1.3 Contextualizando o tema sobre Direitos de Propriedade
1.3.1 Categorias de direito de propriedade para os recursos comuns
1.3.1.3 Propriedade comunal
Nesse caso, os recursos são manejados por uma comunidade identificável de usuários interdependentes. Esses usuários excluem a ação de indivíduos externos, ao mesmo tempo em que regulam o uso por membros da comunidade local. Internamente à comunidade, os direitos aos recursos normalmente não são exclusivos ou transferíveis, e sim freqüentemente igualitários em relação ao acesso e ao uso. Algumas pescas interiores, pastagens e áreas florestais têm sido manejadas como propriedades comunais. Os direitos do grupo podem ser
19 legalmente reconhecidos. Em outros casos, tais direitos são reconhecidos de fato, dependendo da negligência benigna do Estado, (FENNY, op. cit., p. 21).

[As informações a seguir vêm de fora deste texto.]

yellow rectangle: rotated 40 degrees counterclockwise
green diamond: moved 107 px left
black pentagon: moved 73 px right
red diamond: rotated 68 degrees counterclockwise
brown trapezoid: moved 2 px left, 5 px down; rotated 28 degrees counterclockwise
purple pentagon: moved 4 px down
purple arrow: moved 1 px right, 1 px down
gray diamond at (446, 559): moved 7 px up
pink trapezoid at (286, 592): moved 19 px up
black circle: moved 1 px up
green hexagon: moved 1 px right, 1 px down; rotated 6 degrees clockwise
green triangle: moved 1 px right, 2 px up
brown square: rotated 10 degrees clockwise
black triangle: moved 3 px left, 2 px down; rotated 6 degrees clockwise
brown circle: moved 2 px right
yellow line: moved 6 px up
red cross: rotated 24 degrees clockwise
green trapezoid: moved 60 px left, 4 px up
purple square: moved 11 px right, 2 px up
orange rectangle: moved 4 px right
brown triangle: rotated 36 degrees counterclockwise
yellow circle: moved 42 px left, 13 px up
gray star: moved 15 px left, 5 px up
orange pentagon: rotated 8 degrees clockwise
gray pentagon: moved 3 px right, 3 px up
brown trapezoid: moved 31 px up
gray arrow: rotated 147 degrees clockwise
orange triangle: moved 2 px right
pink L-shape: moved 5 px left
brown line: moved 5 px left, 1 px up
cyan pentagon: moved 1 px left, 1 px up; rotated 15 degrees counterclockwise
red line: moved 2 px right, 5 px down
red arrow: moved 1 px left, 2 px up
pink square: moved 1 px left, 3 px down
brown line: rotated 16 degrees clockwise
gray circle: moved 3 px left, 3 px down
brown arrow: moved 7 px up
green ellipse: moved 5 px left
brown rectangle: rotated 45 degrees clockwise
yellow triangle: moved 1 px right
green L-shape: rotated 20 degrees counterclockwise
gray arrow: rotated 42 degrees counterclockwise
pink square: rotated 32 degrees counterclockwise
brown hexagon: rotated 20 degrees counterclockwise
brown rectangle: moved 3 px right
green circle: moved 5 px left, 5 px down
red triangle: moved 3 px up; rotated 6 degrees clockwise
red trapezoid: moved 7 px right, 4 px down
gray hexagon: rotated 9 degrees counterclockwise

Para POMEROY e RIVERA-GUIEB (2005, p. 13-14):
common property regimes as collective resource management systems have been shown to develop when a group of individuals is highly dependent ona a resource and when the availability of the resource is uncertain or limited (RUNGE, 1992). If the resource problem is repeatedly experienced, such as low or no catch, and if it existes within a single community of users, the fishers are likely to develop a collective institutional arragement to deal with the problem. Institutional arragements are sets of rights the fishers posses in elation to the resource na the rules that define what actions they can take in utilizing the resource. In the face of uncertainty in resource availability, fishers are more willing to group together to trade-off some benefit from individual use of the resource for the collective assurance that the resource will be used in a more equitable ans sustainable manner (GIBBS and BROMLEY, 1992).
Sob regimes de apropriação comunal, a exclusão significa a capacidade de excluir pessoas que não pertençam a um grupo definido. As evidências sugerem que o êxito dos processos de exclusão nos casos de apropriação comunal constitui mais a regra do que a exceção, mas o estresse do crescimento populacional, as mudanças tecnológicas e as mudanças econômicas podem contribuir para a desestruturação dos mecanismos de exclusão adotados, (VIEIRA et. al., 2005).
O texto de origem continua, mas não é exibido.